Agathon was the lifelong companion of Pausanias, with whom he appears in both the Symposium and Plato's Protagoras.[1] Together with Pausanias, he later moved to the court of Archelaus, king of Macedon, who was recruiting playwrights; it is here that he probably died around 401 BC. Agathon introduced certain innovations into the Greek theater: Aristotle tells us in the Poetics that the characters and plot of his Anthos were original and not, following Athenian dramatic orthodoxy, borrowed from mythological subjects.[2] Agathon was also the first playwright to write choral parts which were apparently independent from the main plot of his plays.

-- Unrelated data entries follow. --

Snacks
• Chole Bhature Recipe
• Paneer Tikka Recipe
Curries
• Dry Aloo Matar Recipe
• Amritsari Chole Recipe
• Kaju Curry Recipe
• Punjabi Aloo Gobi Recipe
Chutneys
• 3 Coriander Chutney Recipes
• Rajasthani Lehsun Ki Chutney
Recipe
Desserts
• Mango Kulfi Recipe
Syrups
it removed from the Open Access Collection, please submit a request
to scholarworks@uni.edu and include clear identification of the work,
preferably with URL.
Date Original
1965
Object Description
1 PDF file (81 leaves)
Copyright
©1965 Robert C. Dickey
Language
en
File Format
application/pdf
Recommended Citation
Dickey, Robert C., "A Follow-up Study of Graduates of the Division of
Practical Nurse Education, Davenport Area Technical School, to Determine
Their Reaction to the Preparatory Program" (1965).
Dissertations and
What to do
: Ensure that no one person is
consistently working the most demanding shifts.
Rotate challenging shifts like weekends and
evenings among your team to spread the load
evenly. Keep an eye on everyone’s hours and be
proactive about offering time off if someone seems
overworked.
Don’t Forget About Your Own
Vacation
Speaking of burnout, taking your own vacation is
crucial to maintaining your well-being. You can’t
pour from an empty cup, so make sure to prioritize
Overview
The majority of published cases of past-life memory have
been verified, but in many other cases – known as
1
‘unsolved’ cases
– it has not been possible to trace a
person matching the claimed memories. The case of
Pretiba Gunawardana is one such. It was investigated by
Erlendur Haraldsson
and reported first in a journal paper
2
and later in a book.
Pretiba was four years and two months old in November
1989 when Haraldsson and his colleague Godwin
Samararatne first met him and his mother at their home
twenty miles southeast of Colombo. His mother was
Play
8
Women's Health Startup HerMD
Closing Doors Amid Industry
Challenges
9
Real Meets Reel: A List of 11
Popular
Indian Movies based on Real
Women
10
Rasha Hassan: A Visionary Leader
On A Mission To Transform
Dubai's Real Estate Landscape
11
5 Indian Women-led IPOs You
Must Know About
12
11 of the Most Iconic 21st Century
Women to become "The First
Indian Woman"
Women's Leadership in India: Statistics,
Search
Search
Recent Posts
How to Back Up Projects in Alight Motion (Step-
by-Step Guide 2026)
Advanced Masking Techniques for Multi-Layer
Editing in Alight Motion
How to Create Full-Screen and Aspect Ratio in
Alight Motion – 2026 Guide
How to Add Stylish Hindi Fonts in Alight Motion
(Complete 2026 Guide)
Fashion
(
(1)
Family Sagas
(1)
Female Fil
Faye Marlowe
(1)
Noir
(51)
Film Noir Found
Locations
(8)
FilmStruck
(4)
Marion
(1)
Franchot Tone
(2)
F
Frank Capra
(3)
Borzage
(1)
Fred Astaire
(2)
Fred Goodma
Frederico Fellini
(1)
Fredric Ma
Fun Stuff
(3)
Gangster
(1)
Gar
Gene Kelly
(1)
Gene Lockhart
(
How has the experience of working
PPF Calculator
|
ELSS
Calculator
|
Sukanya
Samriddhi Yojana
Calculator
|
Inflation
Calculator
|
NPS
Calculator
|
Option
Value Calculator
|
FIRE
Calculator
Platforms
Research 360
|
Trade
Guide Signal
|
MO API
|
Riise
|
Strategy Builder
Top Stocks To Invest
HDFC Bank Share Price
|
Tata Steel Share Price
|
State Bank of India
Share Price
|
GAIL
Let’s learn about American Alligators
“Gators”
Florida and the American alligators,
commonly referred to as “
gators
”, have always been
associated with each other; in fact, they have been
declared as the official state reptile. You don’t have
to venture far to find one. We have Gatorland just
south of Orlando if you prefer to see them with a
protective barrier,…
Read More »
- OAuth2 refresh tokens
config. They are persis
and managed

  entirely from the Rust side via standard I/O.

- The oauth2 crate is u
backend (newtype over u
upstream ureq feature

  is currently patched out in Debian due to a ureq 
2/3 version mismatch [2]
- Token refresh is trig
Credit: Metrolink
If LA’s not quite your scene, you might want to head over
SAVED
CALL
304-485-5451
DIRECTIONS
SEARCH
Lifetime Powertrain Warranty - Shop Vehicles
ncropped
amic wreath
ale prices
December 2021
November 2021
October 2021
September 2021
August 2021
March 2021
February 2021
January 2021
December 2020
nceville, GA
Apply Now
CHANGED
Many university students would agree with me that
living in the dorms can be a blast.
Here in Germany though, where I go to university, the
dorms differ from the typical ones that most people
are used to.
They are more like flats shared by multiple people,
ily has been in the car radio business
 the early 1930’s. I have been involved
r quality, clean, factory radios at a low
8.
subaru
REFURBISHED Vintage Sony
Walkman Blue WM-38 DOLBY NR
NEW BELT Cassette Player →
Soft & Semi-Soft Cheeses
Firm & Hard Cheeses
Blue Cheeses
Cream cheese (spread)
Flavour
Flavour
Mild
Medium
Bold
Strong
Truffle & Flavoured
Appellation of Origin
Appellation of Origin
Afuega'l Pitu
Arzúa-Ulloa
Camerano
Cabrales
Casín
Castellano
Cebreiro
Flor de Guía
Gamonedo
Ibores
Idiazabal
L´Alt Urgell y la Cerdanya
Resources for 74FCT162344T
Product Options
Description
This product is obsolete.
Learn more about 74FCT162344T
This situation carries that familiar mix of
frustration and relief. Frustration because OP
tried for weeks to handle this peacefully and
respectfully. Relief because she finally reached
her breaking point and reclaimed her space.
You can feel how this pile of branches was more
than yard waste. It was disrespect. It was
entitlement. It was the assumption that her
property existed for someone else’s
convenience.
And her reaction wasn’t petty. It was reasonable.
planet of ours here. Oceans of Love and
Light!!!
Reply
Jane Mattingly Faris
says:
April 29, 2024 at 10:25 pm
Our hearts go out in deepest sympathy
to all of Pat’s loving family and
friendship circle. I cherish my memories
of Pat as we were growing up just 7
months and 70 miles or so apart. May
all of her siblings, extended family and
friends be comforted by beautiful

Agathon is portrayed by Plato as a handsome young man, well dressed, of polished manners, courted by the fashion, wealth and wisdom of Athens, and dispensing hospitality with ease and refinement. The epideictic speech in praise of love which Agathon recites in the Symposium is full of beautiful but artificial rhetorical expressions, and has led some scholars to believe he may have been a student of Gorgias. In the Symposium, Agathon is presented as the friend of the comic poet Aristophanes, but this alleged friendship did not prevent Aristophanes from harshly criticizing Agathon in at least two of his comic plays: the Thesmophoriazousae and the (now lost) Gerytades. In the later play Frogs, Aristophanes softens his criticisms, but even so it may be only for the sake of punning on Agathon's name (ἁγαθός = "good") that he makes Dionysus call him a "good poet".

Agathon was also a friend of Euripides, another recruit to the court of Archelaus of Macedon.